More women are surviving breast cancer – and living longer – but the number of oncologists has remained steady, leaving a gap in care for many of the over 2.8 million breast cancer survivors in the United States. Health care systems are starting to transition patients to primary care providers (PCPs) for their survivorship care, but only 10 percent of PCPs working in low-income settings reported meeting the recommended guidelines for such care, according to a new study.

“Breast cancer survival rates have increased more than 30 percent in the past two decades with patients diagnosed today having a 90 percent chance of living at least five years,” said lead author and Robert Wood Johnson Foundation Clinical Scholar Aaron Dawes, MD, a general surgery resident at the University of California, Los Angeles (UCLA). “Our specialty clinics in oncology and surgical oncology are primarily set up to treat patients for finite periods of time. With cancer patients living longer than ever, we need to start transitioning survivors to other types of providers.”

The study is the first to explore the preparedness of those caring for cancer survivors in safety-net hospitals.
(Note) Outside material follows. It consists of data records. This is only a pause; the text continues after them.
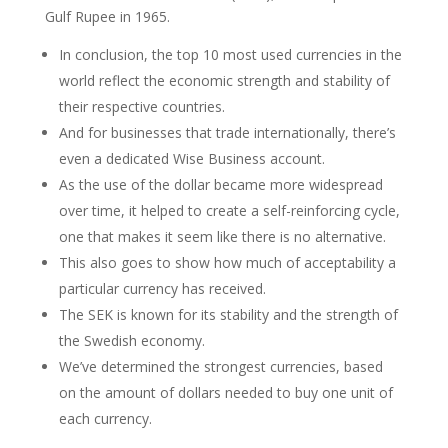
Gulf Rupee in 1965.
In conclusion, the top 10 most used currencies in the
world reflect the economic strength and stability of
their respective countries.
And for businesses that trade internationally, there’s
even a dedicated Wise Business account.
As the use of the dollar became more widespread
over time, it helped to create a self-reinforcing cycle,
one that makes it seem like there is no alternative.
This also goes to show how much of acceptability a
particular currency has received.
The SEK is known for its stability and the strength of
the Swedish economy.
We’ve determined the strongest currencies, based
on the amount of dollars needed to buy one unit of
each currency.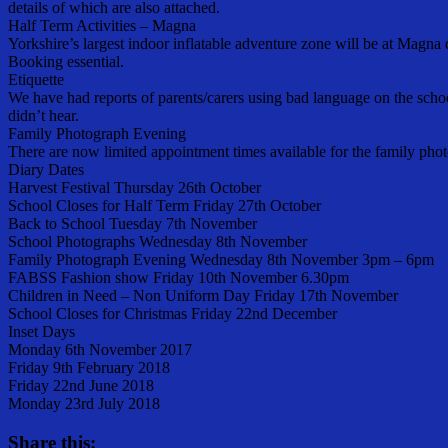
details of which are also attached.
Half Term Activities – Magna
Yorkshire’s largest indoor inflatable adventure zone will be at M
Booking essential.
Etiquette
We have had reports of parents/carers using bad language on the school
didn’t hear.
Family Photograph Evening
There are now limited appointment times available for the family phot
Diary Dates
Harvest Festival Thursday 26th October
School Closes for Half Term Friday 27th October
Back to School Tuesday 7th November
School Photographs Wednesday 8th November
Family Photograph Evening Wednesday 8th November 3pm – 6pm
FABSS Fashion show Friday 10th November 6.30pm
Children in Need – Non Uniform Day Friday 17th November
School Closes for Christmas Friday 22nd December
Inset Days
Monday 6th November 2017
Friday 9th February 2018
Friday 22nd June 2018
Monday 23rd July 2018
Share this:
The PCPs, who included physicians, nurses, and physician assistants, were assessed on their knowledge, attitudes, and confidence in providing care to breast cancer survivors, including transitioning care, surveillance, and management of emotional health.

While all reported training in survivorship care, only 1 in 4 felt confident in monitoring for a recurrence or handling patients’ emotional distress and mental health. And just 14 percent reported feeling confident in detecting physical adverse effects of treatment. When asked whether they provided specific, routine treatment services outlined in national survivorship care plans, an overwhelming 90 percent did not meet recommended clinical guidelines.

“It is great news that more and more women are surviving breast cancer and living longer,” said Dawes. “But it means we need to improve the readiness of primary care providers to deliver appropriate care for these patients. Fortunately, primary care providers appear eager and willing to care for breast cancer survivors; they just may need more training to do so effectively.”

The study, which will appear in Cancer, was also supported by the Department of Veterans’ Affairs.